Dans la peinture d’Akira Kugimachi, la notion de distance et de déplacement à l’œuvre dans l’expérience esthétique du paysage est reconsidérée, c’est une distance autre. Ce n’est pas que le regard n’est plus séparé de ce qui est donné à voir, c’est qu’il se place autrement, à la fois au milieu des choses et y introduisant une distance, créant de la distance dans ce milieu des choses. Il s’agit d’une position non spectatoriale, dans la mesure où le point de vue est pris du milieu des choses, ce qui signifie ne pas les regarder depuis une fenêtre, entrer dans la distance et la rendre visible, en tant que distance, en tant que cadre, s’y inscrire ou s’y installer. Les tableaux d’Akira Kugimachi s’inscrivent dans la distance, mais ne mettent pas à distance, ils sont en quelque sorte la distance. Ils jouent sur les transpositions possibles, les permutations possibles qui sont celles, en quelque sorte de la matière : haut et bas, horizon(tal) et vertical.

C’est la confrontation de deux modes de vision. Pour le dire vite, l’un occidental, c’est-à-dire perspectiviste, l’autre oriental, moins linéaire temporellement, s’autorisant une multiplicité de points de vue, une vision dé-shorizontalisée. Le contraire du paysage moderne (celui d’un Caspar David Friedrich), mais s’y référant, s’y apposant en quelque sorte.

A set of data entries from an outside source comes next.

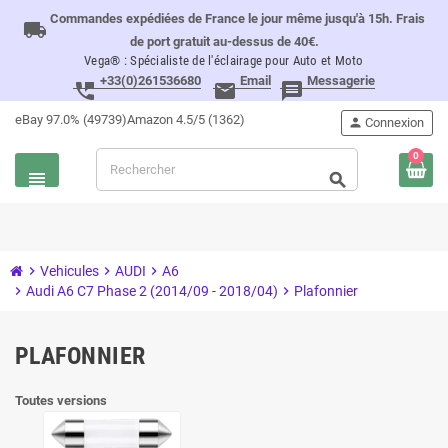
Commandes expédiées de France le jour même jusqu'à 15h. Frais
local_shipping
de port gratuit au-dessus de 40€.
Vega® : Spécialiste de l'éclairage pour Auto et Moto
+33(0)261536680
Email
Messagerie
perm_phone_msg
email
message
eBay 97.0% (49739)
Amazon 4.5/5 (1362)
person
Connexion
0
view_headline
search
chevron_right
Vehicules
chevron_right
AUDI
chevron_right
A6
chevron_right
Audi A6 C7 Phase 2 (2014/09 - 2018/04)
chevron_right
Plafonnier
PLAFONNIER
Toutes versions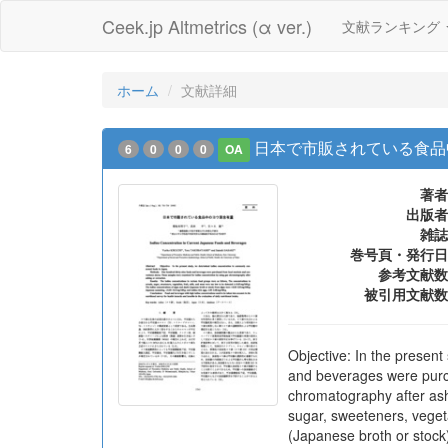
Ceek.jp Altmetrics (α ver.)
文献ランキング
ホーム
文献詳細
日本で市販されている食品
6
0
0
0
OA
著者
出版者
雑誌
巻号頁・発行日
参考文献数
被引用文献数
Objective: In the presen
and beverages were purc
chromatography after ashi
sugar, sweeteners, vegeta
(Japanese broth or stoc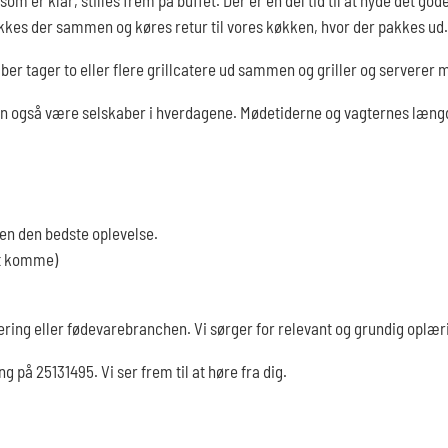
kkes der sammen og køres retur til vores køkken, hvor der pakkes ud.
kaber tager to eller flere grillcatere ud sammen og griller og serverer
an også være selskaber i hverdagene. Mødetiderne og vagternes læng
den den bedste oplevelse.
 at komme)
tering eller fødevarebranchen. Vi sørger for relevant og grundig oplær
ring på 25131495. Vi ser frem til at høre fra dig.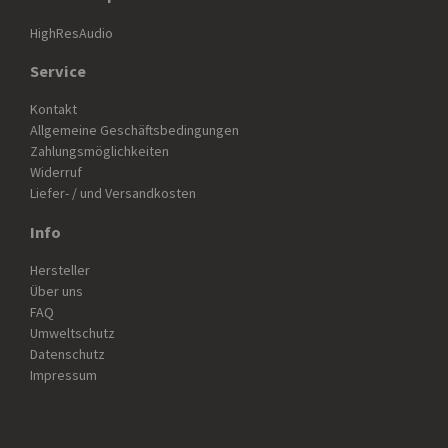
HighResAudio
Service
Kontakt
Allgemeine Geschäftsbedingungen
Zahlungsmöglichkeiten
Widerruf
Liefer- / und Versandkosten
Info
Hersteller
Über uns
FAQ
Umweltschutz
Datenschutz
Impressum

Il semblerait qu’Akira Kugimachi considère le paysage dans sa vision fondatrice : une abstraction, une fonction sensorielle qui met l’homme en rapport avec le monde extérieur par l’intermédiaire de la lumière. Il s’agit d’un vision dé-romantisée du paysage. Landscape – lightscape : combinaison/transformation du pays qui fait le paysage et de la lumière. Le land se transforme en light. L’espace (au sens de terre, de pays) se transforme en lumière. Ainsi, ce qui fait la peinture de paysage – ce qui fait la peinture tout court, c’est la lumière. Dès lors, ainsi que l’écrit Merleau-Ponty dans L’œil et l’esprit, « la lumière est retrouvée comme action à distance, et non plus réduite à l’action de contact »[iv] <#_edn4> , qui n’éclairerait que des objets depuis un point de vue, une source unique.

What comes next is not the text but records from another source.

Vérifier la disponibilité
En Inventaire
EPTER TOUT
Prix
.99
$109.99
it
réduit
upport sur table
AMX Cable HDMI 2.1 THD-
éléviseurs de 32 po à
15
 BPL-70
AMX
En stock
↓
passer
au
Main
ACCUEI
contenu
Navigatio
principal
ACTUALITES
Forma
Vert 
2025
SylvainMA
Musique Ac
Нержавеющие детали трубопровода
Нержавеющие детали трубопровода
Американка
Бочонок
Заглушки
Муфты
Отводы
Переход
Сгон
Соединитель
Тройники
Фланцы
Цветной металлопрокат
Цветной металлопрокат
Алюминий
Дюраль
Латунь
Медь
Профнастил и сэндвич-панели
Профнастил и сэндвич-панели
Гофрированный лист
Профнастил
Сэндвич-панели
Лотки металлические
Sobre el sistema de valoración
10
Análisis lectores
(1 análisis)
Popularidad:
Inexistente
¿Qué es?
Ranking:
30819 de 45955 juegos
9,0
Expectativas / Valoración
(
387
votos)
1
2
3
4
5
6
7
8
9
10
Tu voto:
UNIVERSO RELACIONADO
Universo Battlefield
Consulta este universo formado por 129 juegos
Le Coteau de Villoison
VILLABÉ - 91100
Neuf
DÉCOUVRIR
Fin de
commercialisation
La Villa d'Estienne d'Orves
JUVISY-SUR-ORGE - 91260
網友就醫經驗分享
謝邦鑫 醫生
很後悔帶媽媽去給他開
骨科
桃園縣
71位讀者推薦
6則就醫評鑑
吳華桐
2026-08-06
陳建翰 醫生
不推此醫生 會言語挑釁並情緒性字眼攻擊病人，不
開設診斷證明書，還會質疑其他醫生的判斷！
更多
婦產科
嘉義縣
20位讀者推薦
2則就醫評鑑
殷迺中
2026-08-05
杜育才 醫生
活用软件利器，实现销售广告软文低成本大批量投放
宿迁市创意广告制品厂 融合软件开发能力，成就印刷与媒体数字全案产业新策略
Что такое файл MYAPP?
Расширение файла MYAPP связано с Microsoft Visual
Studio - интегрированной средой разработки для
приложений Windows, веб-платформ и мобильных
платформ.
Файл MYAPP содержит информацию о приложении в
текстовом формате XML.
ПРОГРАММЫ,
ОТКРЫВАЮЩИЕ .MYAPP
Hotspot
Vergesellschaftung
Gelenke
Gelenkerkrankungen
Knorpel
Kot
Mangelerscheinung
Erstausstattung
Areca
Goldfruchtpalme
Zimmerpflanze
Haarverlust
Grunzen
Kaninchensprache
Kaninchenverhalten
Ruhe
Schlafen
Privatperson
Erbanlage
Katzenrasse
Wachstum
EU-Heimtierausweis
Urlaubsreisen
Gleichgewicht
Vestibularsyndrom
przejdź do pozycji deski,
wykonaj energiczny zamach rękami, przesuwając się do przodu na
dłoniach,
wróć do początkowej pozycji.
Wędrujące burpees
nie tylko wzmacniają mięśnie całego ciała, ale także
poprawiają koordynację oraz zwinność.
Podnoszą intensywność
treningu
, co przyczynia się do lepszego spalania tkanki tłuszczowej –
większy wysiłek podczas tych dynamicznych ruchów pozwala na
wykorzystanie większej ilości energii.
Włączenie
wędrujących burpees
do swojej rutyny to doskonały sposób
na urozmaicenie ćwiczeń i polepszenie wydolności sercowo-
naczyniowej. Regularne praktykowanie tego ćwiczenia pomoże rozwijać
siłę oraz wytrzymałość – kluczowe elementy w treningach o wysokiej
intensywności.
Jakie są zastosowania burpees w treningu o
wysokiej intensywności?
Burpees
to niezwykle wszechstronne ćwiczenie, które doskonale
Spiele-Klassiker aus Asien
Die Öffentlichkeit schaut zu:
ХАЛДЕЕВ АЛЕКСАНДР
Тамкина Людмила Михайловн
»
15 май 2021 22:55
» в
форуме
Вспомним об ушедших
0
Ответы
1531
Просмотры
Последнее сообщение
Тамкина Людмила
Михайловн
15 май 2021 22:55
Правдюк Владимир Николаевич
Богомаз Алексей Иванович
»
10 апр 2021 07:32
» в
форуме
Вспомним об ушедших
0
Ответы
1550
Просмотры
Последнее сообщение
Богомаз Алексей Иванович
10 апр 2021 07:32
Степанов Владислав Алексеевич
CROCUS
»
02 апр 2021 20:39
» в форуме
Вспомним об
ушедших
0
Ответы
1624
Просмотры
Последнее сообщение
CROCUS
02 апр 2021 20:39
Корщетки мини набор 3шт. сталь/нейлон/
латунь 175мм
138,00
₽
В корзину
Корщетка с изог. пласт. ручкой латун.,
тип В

Cette lumière qui révèle, qui dévoile, qui fait apparaître les reliefs et qui ouvre l’étau de la vision, qui écarte les pans de la vision comme ces bandes noires des trois Waves noires qui entourent une vague et dont on ne sait si elles s’écartent ou se resserrent autour de la vague, de ces reliefs de vague qui sont comme les plis du temps.

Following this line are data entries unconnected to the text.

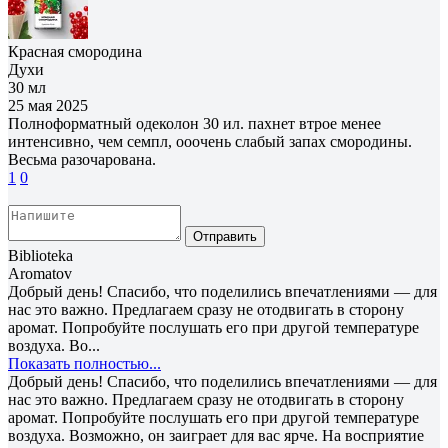
Красная смородина
Духи
30 мл
25 мая 2025
Полноформатный одеколон 30 ил. пахнет втрое менее
интенсивно, чем семпл, ооочень слабый запах смородины.
Весьма разочарована.
1
0
Отправить
Biblioteka
Aromatov
Добрый день! Спасибо, что поделились впечатлениями — для
нас это важно. Предлагаем сразу не отодвигать в сторону
аромат. Попробуйте послушать его при другой температуре
воздуха. Во...
Показать полностью...
Добрый день! Спасибо, что поделились впечатлениями — для
нас это важно. Предлагаем сразу не отодвигать в сторону
аромат. Попробуйте послушать его при другой температуре
воздуха. Возможно, он заиграет для вас ярче. На восприятие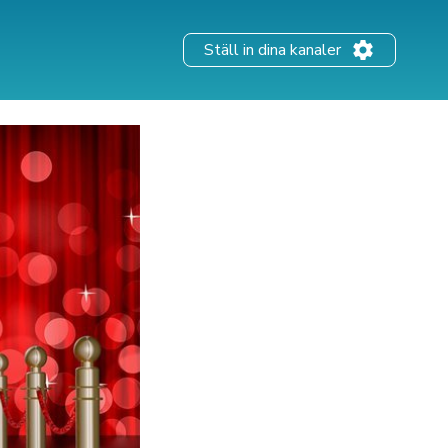
Ställ in dina kanaler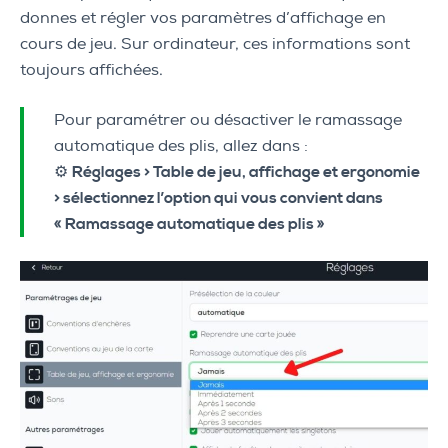
donnes et régler vos paramètres d’affichage en
cours de jeu. Sur ordinateur, ces informations sont
toujours affichées.
Pour paramétrer ou désactiver le ramassage
automatique des plis, allez dans :
⚙️
Réglages > Table de jeu, affichage et ergonomie
> sélectionnez l’option qui vous convient dans
« Ramassage automatique des plis »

Le processus utilisé par Akira Kugimachi de papier de riz froissé puis défroissé vise à mêler, à l’intérieur du tableau, la distance, la lumière et le temps. Le tableau devient un espace possible pour que l’instant et l’infini coïncident et nous renvoie à la notion d’infini telle qu’elle est développée par Gilles Deleuze à travers l’image et l’idée du pli, plis et replis du temps, pliure du tissu, des images, des drapés baroques, infinité de la matière, division infinie des parties. « La matière-pli est une matière-temps »[v] <#_edn5> écrit Deleuze dans Le pli.

Les œuvres d’Akira Kugimachi sont comme une explosion de la lumière en infinies parties dans un espace noir et infini, rejouant sans cesse l’affinité de la matière avec la vie.

Sally Bonn (Philsosophe)

Juillet 2006

[i] <#_ednref1> Dédicace des Paradis artificiels de Charles Baudelaire : « Tu verras dans ce tableau un promeneur sombre et solitaire, plongé dans le flot mouvant des multitudes (…)»
[ii] <#_ednref2> Georg Simmel, « Philosophie du paysage » in La tragédie de la culture, Paris, Rivages, 1988, p. 235.
[iii] <#_ednref3> Maurice Merleau-Ponty, L’œil et l’esprit, Folio Essais, Gallimard, Paris, 1964, p. 19.
[iv] <#_ednref4> Maurice Merleau-Ponty, ibid, p. 59.
[v] <#_ednref5> Gilles Deleuze, Le pli, Edition de Minuit, Paris, 1988, p. 10.